TASK INPUT =
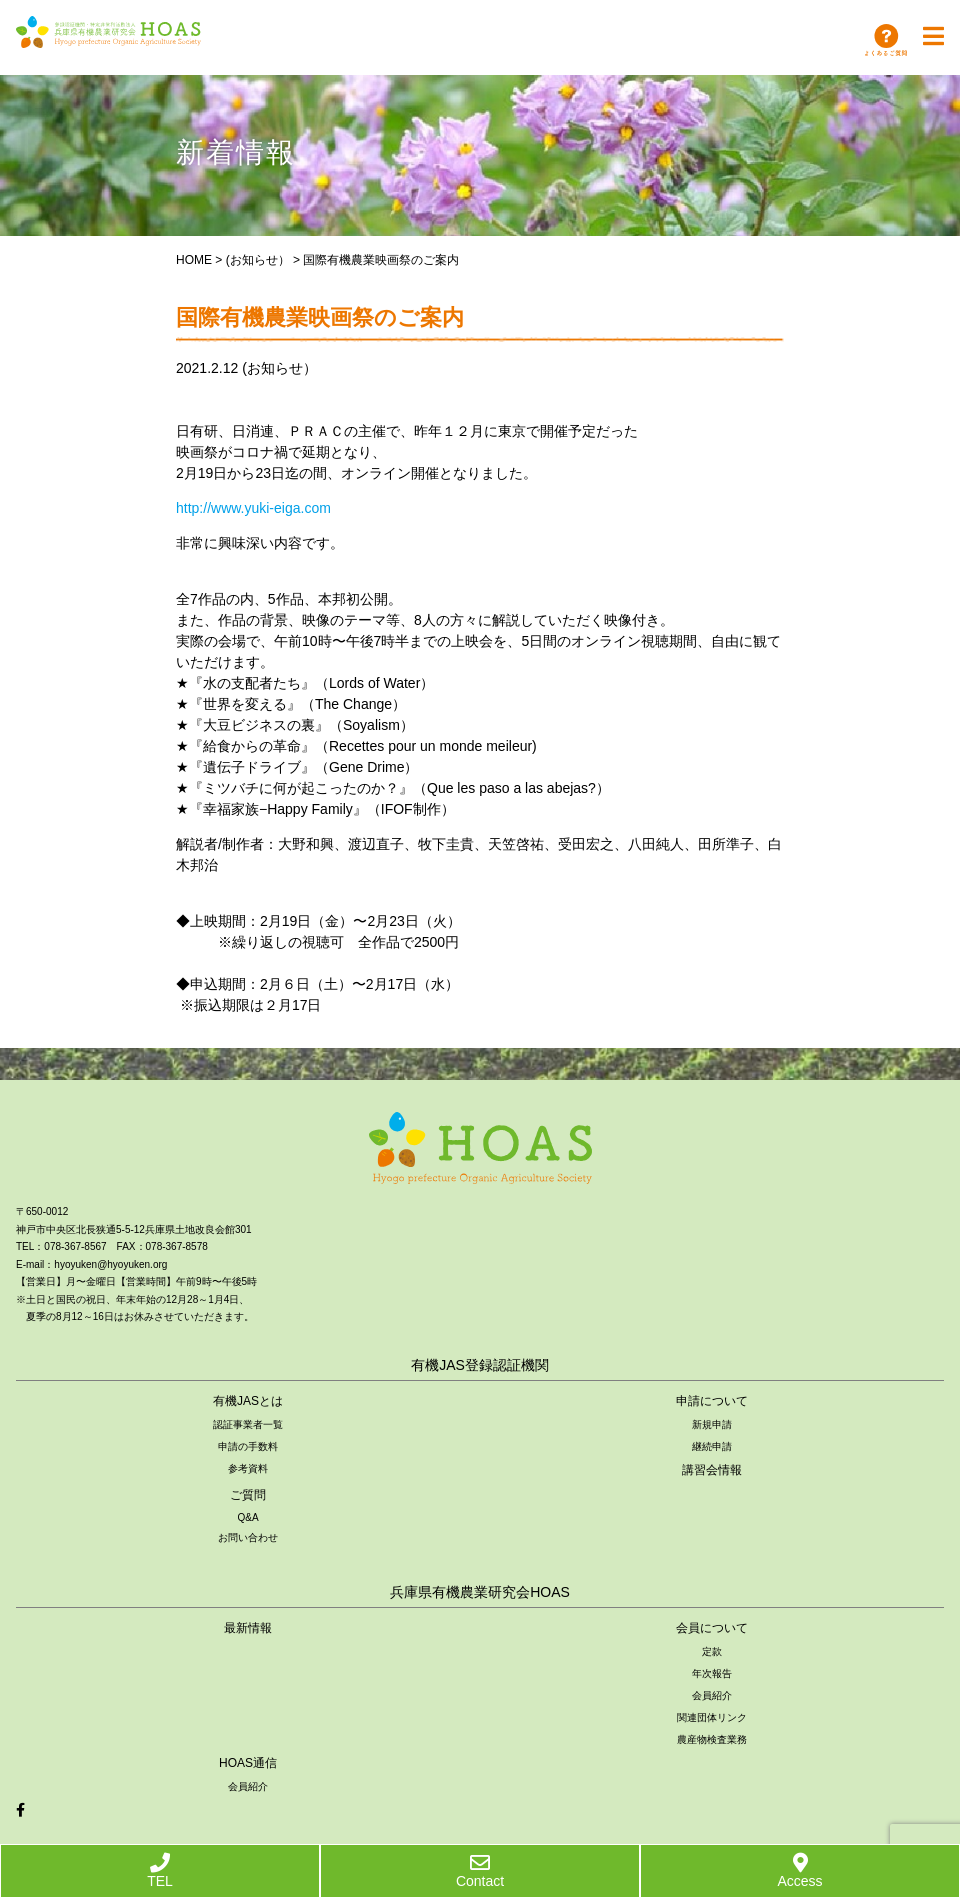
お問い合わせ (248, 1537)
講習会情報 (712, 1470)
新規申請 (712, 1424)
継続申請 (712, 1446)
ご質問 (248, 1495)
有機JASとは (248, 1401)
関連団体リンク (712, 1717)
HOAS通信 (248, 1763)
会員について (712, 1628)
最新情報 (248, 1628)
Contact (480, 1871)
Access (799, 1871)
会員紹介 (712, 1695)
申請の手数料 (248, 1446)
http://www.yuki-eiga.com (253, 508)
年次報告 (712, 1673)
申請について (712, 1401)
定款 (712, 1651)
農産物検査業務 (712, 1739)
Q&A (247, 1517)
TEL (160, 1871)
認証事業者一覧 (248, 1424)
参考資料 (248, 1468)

WORK TASK = Restate word for word the lines in the material above from the one with "有機JASとは (248, 1401)" to the one with "TEL (160, 1871)"; both of those lines count, and nothing else does.

RESPONSE =
有機JASとは (248, 1401)
関連団体リンク (712, 1717)
HOAS通信 (248, 1763)
会員について (712, 1628)
最新情報 (248, 1628)
Contact (480, 1871)
Access (799, 1871)
会員紹介 (712, 1695)
申請の手数料 (248, 1446)
http://www.yuki-eiga.com (253, 508)
年次報告 (712, 1673)
申請について (712, 1401)
定款 (712, 1651)
農産物検査業務 (712, 1739)
Q&A (247, 1517)
TEL (160, 1871)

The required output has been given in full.